Judge Harold R. Banke.
Nuisance, etc. Peach Superior Court. Before Judge Christian.
After allegedly experiencing continued flood damage to his property, Mack M. Martin asserted claims for nuisance, trespass, bad faith, and inverse condemnation against the City of Fort Valley (the "City"). Enumerating three errors, Martin appeals the summary judgment awarded against him.
Martin's property faces U. S. Highway 341 South and Lawn Street. To assist Martin with runoff problems caused by the resurfacing of U. S. Highway 341, under the supervision of the City's superintendent of public utilities, City employees constructed and installed a storm sewer along Lawn Street. In so doing, they attached pipes to the existing drainage system built by the Department of Transportation.

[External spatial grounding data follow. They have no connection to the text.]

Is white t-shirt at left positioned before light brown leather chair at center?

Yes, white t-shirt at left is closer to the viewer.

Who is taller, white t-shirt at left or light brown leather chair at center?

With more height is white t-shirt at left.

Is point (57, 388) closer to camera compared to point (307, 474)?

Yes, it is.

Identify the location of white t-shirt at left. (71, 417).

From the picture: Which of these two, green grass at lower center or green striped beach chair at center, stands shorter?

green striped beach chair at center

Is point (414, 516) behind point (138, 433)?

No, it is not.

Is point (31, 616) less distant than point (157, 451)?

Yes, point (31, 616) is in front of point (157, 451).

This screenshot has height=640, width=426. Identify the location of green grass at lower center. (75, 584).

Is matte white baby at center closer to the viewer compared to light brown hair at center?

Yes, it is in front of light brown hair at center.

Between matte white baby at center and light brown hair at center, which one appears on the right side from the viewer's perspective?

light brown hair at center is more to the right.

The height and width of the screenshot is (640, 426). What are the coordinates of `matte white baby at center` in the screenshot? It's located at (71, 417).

Martin asserted that his residence and commercial garage sustained significant damage from the surface water runoff that discharged from that storm sewer onto his property. According to Martin, the storm sewer installed by the City discharged on the edge of his property and opened toward his home. Martin alleged that the flood damage had caused severe damage to his home including its carpet, drywall, floors, doors, and walls. As some proof that the City had assumed some liability for the flood damage, Martin testified that the City reimbursed him for part of the expense for repairing the doors of his shop.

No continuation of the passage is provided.